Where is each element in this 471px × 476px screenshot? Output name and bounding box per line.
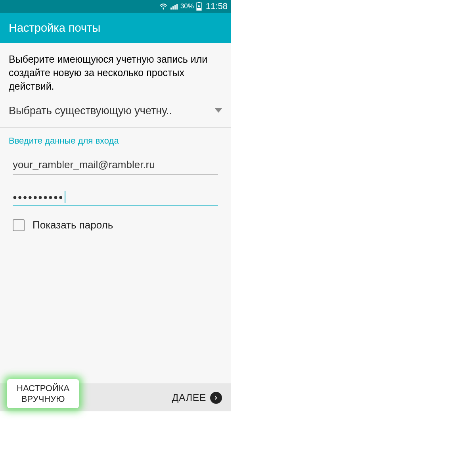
show-password-checkbox[interactable]	[13, 219, 25, 231]
text-cursor	[65, 191, 65, 203]
svg-rect-3	[174, 5, 176, 10]
login-section-label: Введите данные для входа	[0, 128, 231, 151]
wifi-icon: ↕	[159, 3, 168, 10]
spacer	[0, 231, 231, 384]
dropdown-label: Выбрать существующую учетну..	[9, 105, 211, 117]
password-field[interactable]: ●●●●●●●●●●	[13, 186, 218, 206]
manual-setup-button[interactable]: НАСТРОЙКА ВРУЧНУЮ	[7, 379, 79, 408]
svg-text:↕: ↕	[163, 8, 164, 10]
email-field[interactable]	[13, 154, 218, 175]
manual-button-line1: НАСТРОЙКА	[17, 383, 69, 393]
page-title: Настройка почты	[9, 21, 222, 35]
status-time: 11:58	[206, 1, 228, 12]
password-input-wrapper: ●●●●●●●●●●	[0, 175, 231, 206]
show-password-label[interactable]: Показать пароль	[33, 219, 113, 231]
bottom-bar: НАСТРОЙКА ВРУЧНУЮ ДАЛЕЕ	[0, 384, 231, 411]
battery-percent: 30%	[180, 2, 194, 10]
app-header: Настройка почты	[0, 13, 231, 43]
battery-charging-icon	[196, 2, 202, 11]
instruction-text: Выберите имеющуюся учетную запись или со…	[0, 43, 231, 100]
account-dropdown[interactable]: Выбрать существующую учетну..	[0, 100, 231, 127]
next-button[interactable]: ДАЛЕЕ	[172, 392, 222, 404]
signal-icon	[170, 3, 178, 10]
chevron-right-circle-icon	[210, 392, 222, 404]
svg-rect-7	[197, 8, 201, 10]
phone-screen: ↕ 30% 11:58 Настройка почты Выберите и	[0, 0, 231, 411]
chevron-down-icon	[215, 107, 222, 115]
next-label: ДАЛЕЕ	[172, 392, 206, 403]
svg-rect-2	[172, 6, 174, 10]
manual-button-line2: ВРУЧНУЮ	[17, 394, 69, 404]
svg-rect-4	[176, 4, 178, 10]
content-area: Выберите имеющуюся учетную запись или со…	[0, 43, 231, 411]
svg-rect-1	[170, 8, 172, 10]
email-input-wrapper	[0, 151, 231, 175]
status-bar: ↕ 30% 11:58	[0, 0, 231, 13]
password-mask: ●●●●●●●●●●	[13, 193, 64, 202]
show-password-row: Показать пароль	[0, 206, 231, 231]
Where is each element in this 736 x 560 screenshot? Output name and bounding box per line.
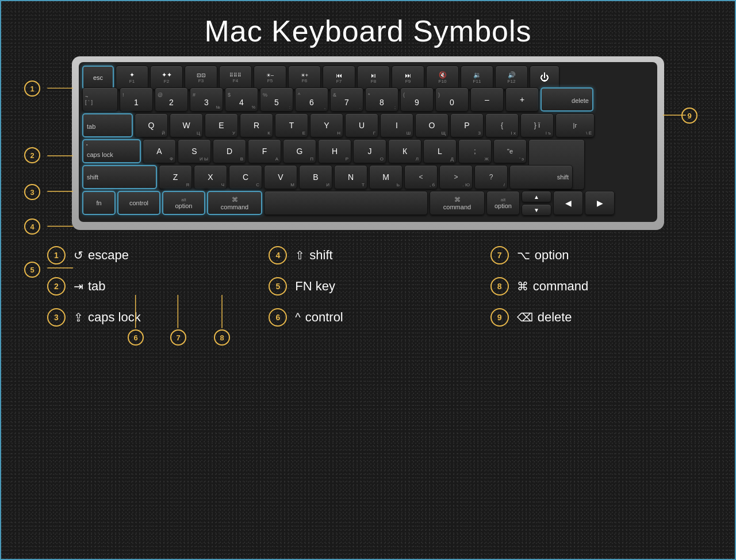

_ _ _ _

* **What you need to do**
Could you give the material again exactly as it stands, omitting any image?

* **Solution for this task**
Where is each element in this 471px × 476px screenshot? Output name and bounding box per line.
show-password-checkbox[interactable]	[13, 219, 25, 231]
text-cursor	[65, 191, 65, 203]
svg-rect-3	[174, 5, 176, 10]
login-section-label: Введите данные для входа	[0, 128, 231, 151]
wifi-icon: ↕	[159, 3, 168, 10]
spacer	[0, 231, 231, 384]
dropdown-label: Выбрать существующую учетну..	[9, 105, 211, 117]
password-field[interactable]: ●●●●●●●●●●	[13, 186, 218, 206]
manual-setup-button[interactable]: НАСТРОЙКА ВРУЧНУЮ	[7, 379, 79, 408]
svg-text:↕: ↕	[163, 8, 164, 10]
email-field[interactable]	[13, 154, 218, 175]
manual-button-line1: НАСТРОЙКА	[17, 383, 69, 393]
page-title: Настройка почты	[9, 21, 222, 35]
status-time: 11:58	[206, 1, 228, 12]
password-input-wrapper: ●●●●●●●●●●	[0, 175, 231, 206]
show-password-label[interactable]: Показать пароль	[33, 219, 113, 231]
bottom-bar: НАСТРОЙКА ВРУЧНУЮ ДАЛЕЕ	[0, 384, 231, 411]
battery-percent: 30%	[180, 2, 194, 10]
app-header: Настройка почты	[0, 13, 231, 43]
battery-charging-icon	[196, 2, 202, 11]
instruction-text: Выберите имеющуюся учетную запись или со…	[0, 43, 231, 100]
account-dropdown[interactable]: Выбрать существующую учетну..	[0, 100, 231, 127]
next-button[interactable]: ДАЛЕЕ	[172, 392, 222, 404]
signal-icon	[170, 3, 178, 10]
chevron-right-circle-icon	[210, 392, 222, 404]
svg-rect-7	[197, 8, 201, 10]
phone-screen: ↕ 30% 11:58 Настройка почты Выберите и	[0, 0, 231, 411]
chevron-down-icon	[215, 107, 222, 115]
next-label: ДАЛЕЕ	[172, 392, 206, 403]
svg-rect-2	[172, 6, 174, 10]
manual-button-line2: ВРУЧНУЮ	[17, 394, 69, 404]
svg-rect-4	[176, 4, 178, 10]
content-area: Выберите имеющуюся учетную запись или со…	[0, 43, 231, 411]
svg-rect-1	[170, 8, 172, 10]
email-input-wrapper	[0, 151, 231, 175]
status-bar: ↕ 30% 11:58	[0, 0, 231, 13]
password-mask: ●●●●●●●●●●	[13, 193, 64, 202]
show-password-row: Показать пароль	[0, 206, 231, 231]
Where is each element in this 736 x 560 screenshot? Output name and bounding box per line.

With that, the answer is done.